Efficient and customisable compression of short strings
Java C C++ Python Makefile Clojure Other
Switch branches/tags
Nothing to show

README.md

Skrót Build Status

A customisable compression utility dedicated to short inputs. Get the newest release.

Skrót allows you to build a model of your data and use it to compress short byte sequences of predictable contents. It can efficiently compress byte sequences shorter than 200B. It's based on established dictionary-based data compression algorithms: LZMA and LZ4.

Interested in some numbers?
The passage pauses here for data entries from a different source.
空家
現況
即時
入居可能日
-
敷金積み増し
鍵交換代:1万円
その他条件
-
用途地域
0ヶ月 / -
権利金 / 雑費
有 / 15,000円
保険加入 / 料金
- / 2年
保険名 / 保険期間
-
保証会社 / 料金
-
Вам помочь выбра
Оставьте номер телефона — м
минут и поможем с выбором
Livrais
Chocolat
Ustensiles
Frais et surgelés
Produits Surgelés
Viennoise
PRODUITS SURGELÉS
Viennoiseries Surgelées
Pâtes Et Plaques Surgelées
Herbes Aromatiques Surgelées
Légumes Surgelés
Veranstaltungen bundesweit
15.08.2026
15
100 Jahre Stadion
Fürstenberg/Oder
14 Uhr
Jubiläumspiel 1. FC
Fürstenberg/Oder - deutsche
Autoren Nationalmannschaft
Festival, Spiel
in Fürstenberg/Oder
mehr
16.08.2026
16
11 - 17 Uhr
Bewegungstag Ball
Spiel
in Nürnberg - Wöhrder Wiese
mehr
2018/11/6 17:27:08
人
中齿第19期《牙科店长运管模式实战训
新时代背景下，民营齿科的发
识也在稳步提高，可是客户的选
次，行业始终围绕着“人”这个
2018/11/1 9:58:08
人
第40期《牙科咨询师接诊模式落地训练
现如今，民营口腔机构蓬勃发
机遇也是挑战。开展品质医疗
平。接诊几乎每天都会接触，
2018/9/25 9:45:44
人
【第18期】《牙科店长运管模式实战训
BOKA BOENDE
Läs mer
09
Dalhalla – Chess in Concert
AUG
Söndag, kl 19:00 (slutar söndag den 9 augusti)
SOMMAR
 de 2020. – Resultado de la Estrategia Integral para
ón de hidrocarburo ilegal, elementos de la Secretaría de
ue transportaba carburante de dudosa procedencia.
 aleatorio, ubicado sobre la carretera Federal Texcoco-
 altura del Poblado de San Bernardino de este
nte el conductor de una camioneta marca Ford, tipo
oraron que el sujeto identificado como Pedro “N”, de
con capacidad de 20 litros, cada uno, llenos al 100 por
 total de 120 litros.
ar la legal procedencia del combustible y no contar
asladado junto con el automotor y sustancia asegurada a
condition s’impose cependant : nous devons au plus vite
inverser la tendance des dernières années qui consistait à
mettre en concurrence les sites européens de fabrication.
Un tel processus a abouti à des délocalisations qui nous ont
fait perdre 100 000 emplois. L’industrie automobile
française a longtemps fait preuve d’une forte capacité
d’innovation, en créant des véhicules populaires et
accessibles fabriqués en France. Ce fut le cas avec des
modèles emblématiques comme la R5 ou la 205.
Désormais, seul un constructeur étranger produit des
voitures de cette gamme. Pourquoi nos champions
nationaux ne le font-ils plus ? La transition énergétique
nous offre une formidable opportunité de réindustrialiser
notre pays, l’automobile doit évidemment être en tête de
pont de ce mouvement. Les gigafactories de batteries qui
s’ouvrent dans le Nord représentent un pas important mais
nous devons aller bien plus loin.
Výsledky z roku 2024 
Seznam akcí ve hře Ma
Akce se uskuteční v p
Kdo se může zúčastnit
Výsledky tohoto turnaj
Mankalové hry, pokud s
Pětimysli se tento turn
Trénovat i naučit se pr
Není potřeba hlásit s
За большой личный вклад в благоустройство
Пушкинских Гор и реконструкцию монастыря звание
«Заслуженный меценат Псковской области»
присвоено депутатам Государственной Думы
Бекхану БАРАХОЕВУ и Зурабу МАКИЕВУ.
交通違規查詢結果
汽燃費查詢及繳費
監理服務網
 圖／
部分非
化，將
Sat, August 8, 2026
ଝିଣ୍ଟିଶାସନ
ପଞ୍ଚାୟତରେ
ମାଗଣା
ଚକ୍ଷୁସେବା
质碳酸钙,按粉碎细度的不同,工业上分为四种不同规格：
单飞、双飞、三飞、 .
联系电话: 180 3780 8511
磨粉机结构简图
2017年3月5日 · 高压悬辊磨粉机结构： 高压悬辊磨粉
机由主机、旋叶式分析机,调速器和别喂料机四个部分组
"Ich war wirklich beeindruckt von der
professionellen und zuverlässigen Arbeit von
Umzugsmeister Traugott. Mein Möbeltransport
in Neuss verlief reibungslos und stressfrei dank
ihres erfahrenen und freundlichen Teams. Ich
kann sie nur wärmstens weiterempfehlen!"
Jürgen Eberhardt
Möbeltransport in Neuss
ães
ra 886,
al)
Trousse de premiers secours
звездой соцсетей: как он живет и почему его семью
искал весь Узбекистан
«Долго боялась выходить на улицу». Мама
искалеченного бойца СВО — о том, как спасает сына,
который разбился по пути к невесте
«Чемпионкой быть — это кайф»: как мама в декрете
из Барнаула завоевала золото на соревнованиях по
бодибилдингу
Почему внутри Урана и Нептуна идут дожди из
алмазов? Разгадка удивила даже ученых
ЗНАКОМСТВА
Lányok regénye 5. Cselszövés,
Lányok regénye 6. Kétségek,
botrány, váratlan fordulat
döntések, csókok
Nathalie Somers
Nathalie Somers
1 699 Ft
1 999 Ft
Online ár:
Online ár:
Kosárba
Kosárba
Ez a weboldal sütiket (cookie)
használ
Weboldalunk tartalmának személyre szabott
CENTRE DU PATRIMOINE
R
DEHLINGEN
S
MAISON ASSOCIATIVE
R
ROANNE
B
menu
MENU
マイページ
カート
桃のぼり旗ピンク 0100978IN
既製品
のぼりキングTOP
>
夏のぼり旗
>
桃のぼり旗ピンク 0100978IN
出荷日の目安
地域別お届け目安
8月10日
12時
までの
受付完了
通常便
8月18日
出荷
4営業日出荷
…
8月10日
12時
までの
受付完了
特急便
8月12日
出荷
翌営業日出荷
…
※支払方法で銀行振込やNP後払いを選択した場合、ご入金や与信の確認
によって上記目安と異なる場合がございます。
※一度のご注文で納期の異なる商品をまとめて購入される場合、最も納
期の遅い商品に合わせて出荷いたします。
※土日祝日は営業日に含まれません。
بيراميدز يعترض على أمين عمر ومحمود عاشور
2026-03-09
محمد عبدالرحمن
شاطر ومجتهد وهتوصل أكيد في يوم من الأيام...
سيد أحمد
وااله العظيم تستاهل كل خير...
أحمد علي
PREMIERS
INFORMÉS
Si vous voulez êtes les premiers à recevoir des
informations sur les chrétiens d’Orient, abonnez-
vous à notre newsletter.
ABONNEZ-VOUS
Take a look at results of our benchmarks.

Skrót comes in two variants:

  • a native library written in portable C, and
  • a pure Java library with no native dependencies.

Usage

Skrót has two implementations: a native one and a JVM one. They share no code and the way they're built and used differs.

Native library and a command line tool

A tentative C API is specified in skr.h. It's implemented in form of a shared library libskr. Its only dependencies are liblz4 and liblzma; they're present in repositories of most contemporary GNU/Linux distributions and they're available in Homebrew as lz4 and xz.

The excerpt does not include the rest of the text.